Wednesday, May 15, 2019
Old Chapel, Union College Campus
5:30 Presentation, Refreshments from 5:00
When Sally Svenson mentioned to people during the several years that she was researching and writing about the history of blacks in the Adirondacks, the typical response was, “What blacks?” For, indeed, Adirondack inhabitants have been and still are primarily white. But there were black residents in the region during the one hundred years she examined between 1850 and 1950: farmers who migrated from former slaveholding districts, Civil War participants who followed North the Union regiments that employed them, tuberculosis patients, miners.
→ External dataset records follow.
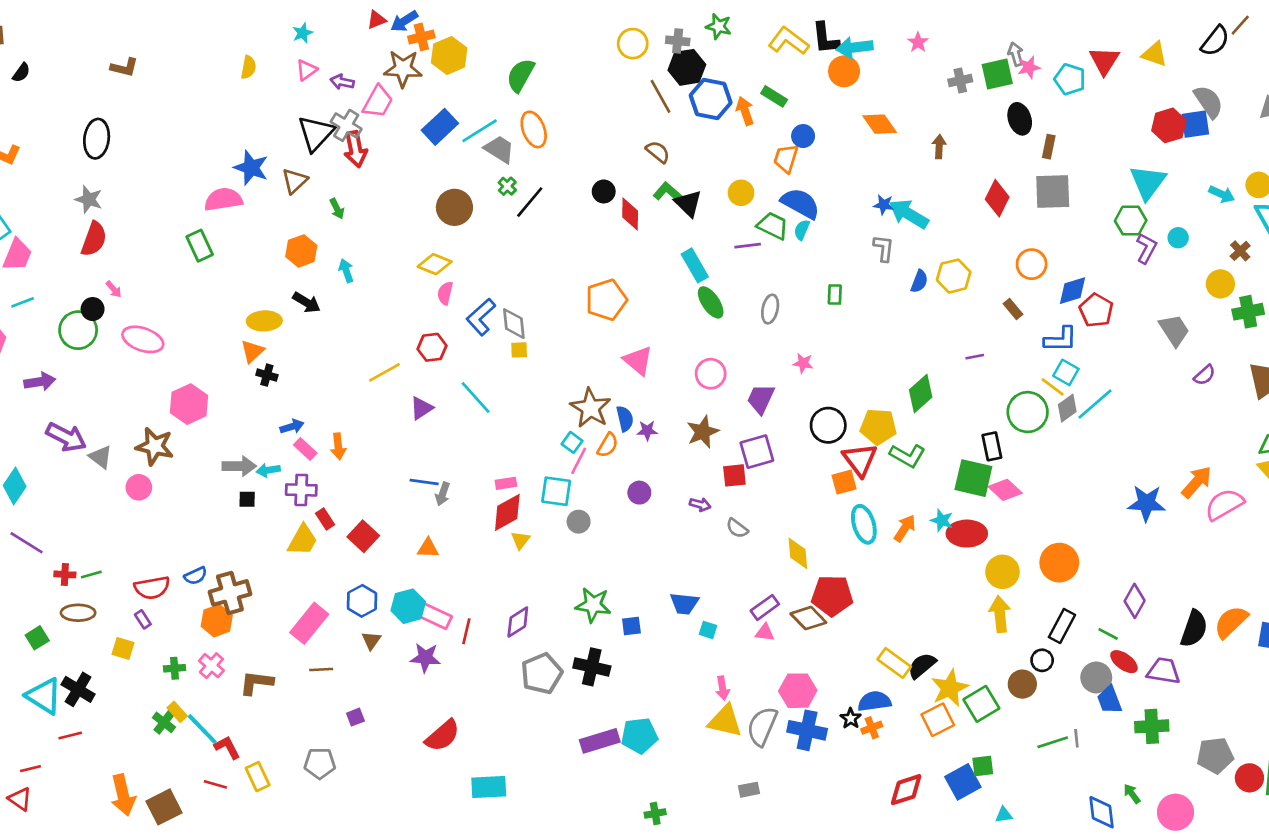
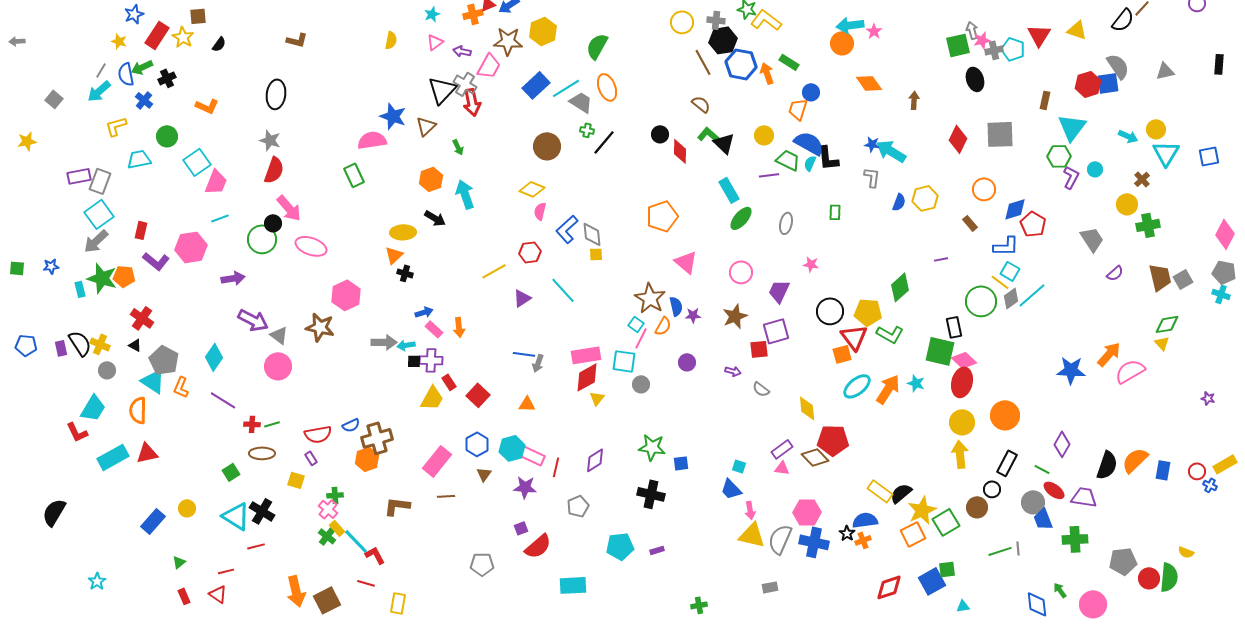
orange cross: (421, 37) -> (473, 14), moved
black L-shape: (826, 38) -> (828, 158), moved
yellow L-shape: (789, 41) -> (766, 20), moved
pink star: (918, 42) -> (874, 31), moved
gray cross: (960, 81) -> (994, 50), moved
brown rectangle: (1049, 147) -> (1045, 100), moved
green cross: (507, 186) -> (587, 130), turned -32
cyan arrow: (346, 271) -> (465, 194), size x1.6
pink arrow: (114, 289) -> (289, 208), size x2.0
green ellipse: (711, 302) -> (741, 218), turned 75
pink rectangle: (506, 483) -> (586, 355), size x1.8
pink circle: (139, 487) -> (278, 366), moved, size x1.4
black square: (247, 499) -> (414, 361), moved
cyan ellipse: (864, 524) -> (857, 386), turned 68
orange arrow: (905, 528) -> (888, 389), size x1.4
red ellipse: (967, 534) -> (962, 382), moved, turned -76
blue trapezoid: (684, 604) -> (731, 489), moved, turned 40
pink cross: (211, 666) -> (328, 509), moved
gray pentagon: (542, 674) -> (578, 506), moved, size x0.7
purple square: (355, 717) -> (521, 528), moved
cyan pentagon: (639, 736) -> (620, 546), moved
purple rectangle: (600, 741) -> (657, 550), size x0.5
gray pentagon: (320, 763) -> (482, 564), moved
yellow rectangle: (258, 777) -> (398, 603), moved, turned 35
Blacks from outside the region also influenced its culture: as seasonal hotel waiters, fund-raising college students, musicians and vaudevillians, barnstorming baseball players, tourists. Svenson chronicled them all in her book, Blacks in the Adirondacks (Syracuse 2017), winner of the Adirondack Center for Writing’s 2017 award for Best Book of Nonfiction. She will talk about some of her findings
Svenson has been writing about Adirondack history since the early 2000s. Her writing includes a study of regional church architecture, articles for Adirondack Life, a book on an obscure Duchess of Marlborough whose family summered in Lake Luzerne in the mid-nineteenth century. She continues to be fascinated by the Adirondacks and is currently compiling a biographical dictionary of regional photographers.